At the talks, North Korea offered to ditch its nuclear and missile programmes in return for economic and diplomatic benefits, according to US accounts.
Tough negotiating stance
The United States has demanded the verified and irreversible scrapping of the nuclear programmes as a prelude to substantive talks, while North Korea has asked for security guarantees first.
Washington has adopted a tough negotiating stance, insisting that any concessions made to North Korea would be tantamount to a reward for "bad behaviour".
The New York Times reported on Monday that Washington was shifting the focus of its North Korea policy from preventing the production of nuclear material to blocking its export.
The new approach was discussed at talks this weekend between US President George W Bush and Australian Prime Minister John Howard, it said.
"The central worry is not what they've got, but where it goes," said an unnamed US official.
The policy of preventing North Korea from going nuclear dates to 1994 when then-president Bill Clinton warned Pyongyang that producing plutonium could result in a US attack on its nuclear facilities.
'Masters of ambiguity'
Privately, however, US officials are saying that policy is no longer sustainable, in part because of South Korea's opposition to military action on the Korean peninsula, the Times said.
Pyongyang told the United States last month it had nuclear weapons and threatened to prove it with a "display". But Washington has been unable to confirm Pyongyang's assertion.
US secretary of state Colin Powell said on television on Sunday that North Korea's leaders were "masters of ambiguity".
"We can't confirm that with our intelligence, but that's what they say. What they have got in response to these statements is nothing from us except condemnation," he said.
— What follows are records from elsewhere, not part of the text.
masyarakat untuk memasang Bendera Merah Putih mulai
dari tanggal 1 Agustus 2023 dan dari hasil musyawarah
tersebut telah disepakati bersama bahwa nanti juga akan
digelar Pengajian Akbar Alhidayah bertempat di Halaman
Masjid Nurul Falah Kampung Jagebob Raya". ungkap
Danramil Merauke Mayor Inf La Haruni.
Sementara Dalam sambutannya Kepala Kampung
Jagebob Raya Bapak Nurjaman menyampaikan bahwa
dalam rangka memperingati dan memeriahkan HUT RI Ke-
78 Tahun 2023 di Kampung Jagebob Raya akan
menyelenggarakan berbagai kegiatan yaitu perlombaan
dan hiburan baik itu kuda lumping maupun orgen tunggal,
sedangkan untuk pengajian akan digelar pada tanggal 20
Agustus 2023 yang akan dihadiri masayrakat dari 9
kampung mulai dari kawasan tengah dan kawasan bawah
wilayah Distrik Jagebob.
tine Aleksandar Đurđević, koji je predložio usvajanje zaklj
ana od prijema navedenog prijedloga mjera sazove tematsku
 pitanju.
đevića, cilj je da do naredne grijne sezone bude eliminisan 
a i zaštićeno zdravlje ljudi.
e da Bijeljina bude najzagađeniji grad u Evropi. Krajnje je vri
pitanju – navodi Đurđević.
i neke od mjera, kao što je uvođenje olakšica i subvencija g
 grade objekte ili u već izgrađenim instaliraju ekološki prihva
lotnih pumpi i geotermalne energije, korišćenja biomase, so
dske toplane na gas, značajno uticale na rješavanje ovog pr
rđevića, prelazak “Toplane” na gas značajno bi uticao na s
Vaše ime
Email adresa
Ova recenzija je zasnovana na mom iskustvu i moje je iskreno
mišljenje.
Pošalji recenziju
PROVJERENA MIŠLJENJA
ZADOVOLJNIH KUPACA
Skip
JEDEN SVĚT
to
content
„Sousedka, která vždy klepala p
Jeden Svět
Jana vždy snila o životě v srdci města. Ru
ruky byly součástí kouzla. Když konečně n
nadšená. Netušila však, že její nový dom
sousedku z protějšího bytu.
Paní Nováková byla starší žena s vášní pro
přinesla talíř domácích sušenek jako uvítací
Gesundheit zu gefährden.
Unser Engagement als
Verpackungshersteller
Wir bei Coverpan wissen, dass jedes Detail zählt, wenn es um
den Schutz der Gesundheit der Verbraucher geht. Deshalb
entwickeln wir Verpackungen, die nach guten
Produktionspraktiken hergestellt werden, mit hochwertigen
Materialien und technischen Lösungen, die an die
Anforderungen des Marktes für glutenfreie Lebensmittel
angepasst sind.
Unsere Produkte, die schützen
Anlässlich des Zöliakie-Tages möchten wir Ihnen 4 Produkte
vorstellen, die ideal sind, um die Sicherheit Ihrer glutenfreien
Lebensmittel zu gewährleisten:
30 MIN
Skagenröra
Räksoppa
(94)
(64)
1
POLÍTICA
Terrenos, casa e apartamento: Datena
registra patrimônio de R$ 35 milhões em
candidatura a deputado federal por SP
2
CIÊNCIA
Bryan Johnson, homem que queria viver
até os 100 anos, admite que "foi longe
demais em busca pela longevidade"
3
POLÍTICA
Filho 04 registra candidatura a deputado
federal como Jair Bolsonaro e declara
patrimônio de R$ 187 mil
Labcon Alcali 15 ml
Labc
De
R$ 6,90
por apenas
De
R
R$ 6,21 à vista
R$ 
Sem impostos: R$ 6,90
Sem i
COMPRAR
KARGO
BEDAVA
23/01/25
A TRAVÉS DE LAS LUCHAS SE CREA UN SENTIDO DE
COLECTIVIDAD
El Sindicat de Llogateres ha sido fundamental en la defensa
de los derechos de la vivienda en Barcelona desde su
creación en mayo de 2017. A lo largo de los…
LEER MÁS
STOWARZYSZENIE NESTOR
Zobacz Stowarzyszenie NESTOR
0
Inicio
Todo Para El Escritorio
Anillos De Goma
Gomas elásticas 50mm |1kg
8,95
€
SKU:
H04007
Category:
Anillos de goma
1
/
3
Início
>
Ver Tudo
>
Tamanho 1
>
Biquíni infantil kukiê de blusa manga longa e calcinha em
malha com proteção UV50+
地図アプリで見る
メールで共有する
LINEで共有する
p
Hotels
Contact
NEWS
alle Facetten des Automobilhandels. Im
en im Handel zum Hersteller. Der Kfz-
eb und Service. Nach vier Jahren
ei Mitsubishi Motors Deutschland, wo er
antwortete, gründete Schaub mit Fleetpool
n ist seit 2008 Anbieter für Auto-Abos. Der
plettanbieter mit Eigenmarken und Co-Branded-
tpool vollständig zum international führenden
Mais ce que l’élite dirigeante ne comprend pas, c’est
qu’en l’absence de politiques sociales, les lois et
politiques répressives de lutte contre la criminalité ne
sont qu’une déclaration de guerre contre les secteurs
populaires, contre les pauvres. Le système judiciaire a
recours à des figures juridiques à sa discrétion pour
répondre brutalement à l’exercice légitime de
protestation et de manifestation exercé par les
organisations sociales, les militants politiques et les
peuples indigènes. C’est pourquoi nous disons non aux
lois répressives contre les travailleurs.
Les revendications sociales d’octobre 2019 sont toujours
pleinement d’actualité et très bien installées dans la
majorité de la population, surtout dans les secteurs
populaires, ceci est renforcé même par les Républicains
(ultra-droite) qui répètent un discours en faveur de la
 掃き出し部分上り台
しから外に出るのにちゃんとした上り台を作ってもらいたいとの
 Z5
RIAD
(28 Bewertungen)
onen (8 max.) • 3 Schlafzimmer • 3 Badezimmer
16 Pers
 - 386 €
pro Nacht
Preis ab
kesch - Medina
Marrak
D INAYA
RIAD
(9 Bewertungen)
"Their nuclear weapons are not going to purchase them any political standing that will cause us to be frightened or to think that somehow we now have to march to their tune."
On Monday, a North Korean foreign ministry spokesperson blasted Washington's report last week that kept Pyongyang on a list of "state supporters of terrorism" along with Iran, Cuba, Iraq, Libya, Sudan and Syria.
The nuclear standoff began with Washington's disclosure in October that North Korea had admitted to running a secret uranium-enrichment programme.
North Korea has since expelled United Nations nuclear inspectors, withdrawn from the nuclear Non-Proliferation Treaty and reactivated its mothballed plant for weapons-grade plutonium.